* [Work item]:
What lines in the entries hold the string "Keoke"? List them.

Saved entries
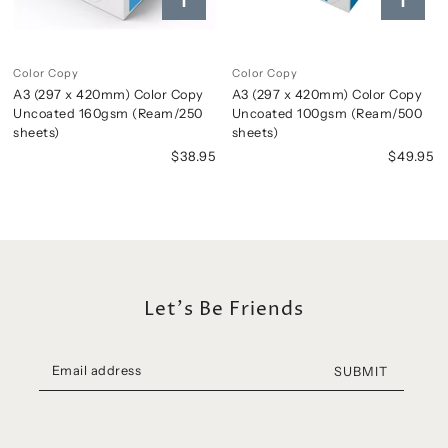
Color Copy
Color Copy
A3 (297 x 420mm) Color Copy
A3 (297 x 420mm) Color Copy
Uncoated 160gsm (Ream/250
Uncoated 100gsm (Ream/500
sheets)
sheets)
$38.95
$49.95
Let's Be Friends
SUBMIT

* * *

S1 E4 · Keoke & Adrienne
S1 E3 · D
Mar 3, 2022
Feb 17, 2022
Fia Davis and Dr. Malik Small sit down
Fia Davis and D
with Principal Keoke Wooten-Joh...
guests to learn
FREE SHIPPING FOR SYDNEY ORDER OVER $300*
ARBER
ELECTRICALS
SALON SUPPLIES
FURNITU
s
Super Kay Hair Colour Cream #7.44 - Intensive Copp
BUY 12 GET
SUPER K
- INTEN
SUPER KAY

* [Result]:
S1 E4 · Keoke & Adrienne
with Principal Keoke Wooten-Joh...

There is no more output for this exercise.